- Born: November 11, 1924 New York City, United States
- Died: December 4/5, 2002 (age 78) Houston, Texas, United States
- Allegiance: United States
- Branch: U.S. Navy and U.S. Navy Reserve
- Service years: 1942-1976
- Rank: Lieutenant commander
- Conflicts: World War Two, Korean War, Cold War
- Awards: Navy Commendation Medal
- Other work: CIA officer, novelist, military historian, foreign affairs writer

= Donald R. Morris =

American novelist

Donald Robert Morris (November 11, 1924 - December 4/5, 2002) was an American naval officer, Central Intelligence Agency (CIA) officer, novelist, military historian, and foreign affairs writer. He joined the navy in 1942 and after World War Two studied electrical engineering at the United States Naval Academy. Morris served in the Korean War before joining the CIA in 1956, for whom he carried out anti-espionage duties in Berlin, Paris, Kinshasa and Vietnam. Morris had published a novel, China Station, in 1951 and in 1957 published Warm Bodies, based on his naval service; this was made into the film All Hands on Deck in 1961. In 1965 he published The Washing of the Spears, a history of the 1879 Anglo-Zulu War, a book he had worked on mainly during a five-year posting in Berlin. Morris retired from the CIA in 1972 and became a foreign affairs column writer for the Houston Post. He later published his own foreign affairs newsletter.

== Early life and career ==
Donald Morris was born in New York City on November 11, 1924, to S. Fred and Vera D. Morris. He attended Horace Mann School until 1942, when he joined the United States Navy. After the war, Morris entered the United States Naval Academy in Annapolis, Maryland. He graduated with a degree in electrical engineering in 1948. Morris stated that he was ranked first in his class for naval history, second for English, and 409th (out of 410) for electrical engineering. Morris served aboard several destroyers before attending the navy's Intelligence School and learning Russian. He earned two Korean War battle stars and a Navy Commendation Medal. In 1951, he published a novel China Station.

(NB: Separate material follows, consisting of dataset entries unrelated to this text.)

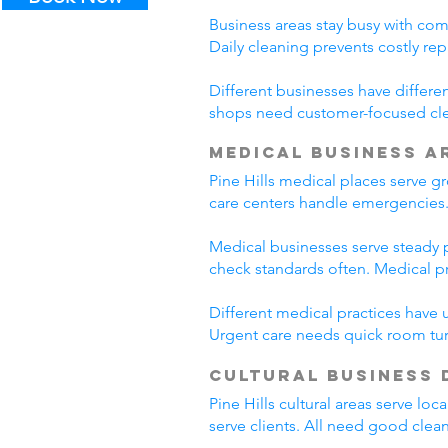
Business areas stay busy with com
Daily cleaning prevents costly rep
Different businesses have differe
shops need customer-focused clea
Medical Business A
Pine Hills medical places serve g
care centers handle emergencies. 
Medical businesses serve steady pa
check standards often. Medical p
Different medical practices have 
Urgent care needs quick room tur
Cultural Business 
Pine Hills cultural areas serve lo
serve clients. All need good clea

Morris joined the Central Intelligence Agency (CIA) in 1956, though he remained in the United States Navy Reserve, retiring as a lieutenant commander in 1972. Morris spent 17 years in the CIA serving mostly in a Soviet-facing antiespionage role. His service included a five-year stint in Berlin, including the period in which the Berlin Wall was constructed, and postings to Paris, Kinshasa, and Vietnam. In 1957, he published another novel, Warm Bodies, based on his wartime naval service. The work was adapted into the 1961 film All Hands on Deck.

== The Washing of the Spears ==
In 1955, Morris met author Ernest Hemingway in Cuba; the chance encounter gave him the idea of writing a history of the 1879 Anglo-Zulu War; it was published as The Washing of the Spears in 1965. Morris spent eight years writing the book, with the majority of the work being completed during his posting in Berlin. He carried out the research mainly by correspondence with British and South African museums and libraries. It became a standard reference work for later historians and has never been out of print, selling 200,000 copies in 17 languages. It was the first work to attempt to show the Zulu perspective of the war, and although Morris' understanding of that aspect was incomplete, led to his earning the respect of modern Zulu leaders. Historian Ian Knight regards the publication of The Washing of the Spears as marking the modern era of the study of the Anglo-Zulu War.

== Retirement and death ==
Morris lived in Houston, Texas, from 1972. He was a news analyst and writer on foreign affairs for the Houston Post from 1972 to 1989. In 1989, he founded the Trident Syndicate, which published its own foreign affairs periodical, the Donald R. Morris Newsletter, until 2002. Morris was also a commercial pilot and a certified flight instructor for instrument flight.

He was twice married and had four daughters and one son.

Morris died in Houston of complications from heart disease in December 2002; his New York Times death notice states December 4, but Knight's obituary states December 5. His papers, including manuscripts and correspondence, are held by the California Digital Library's Online Archive of California.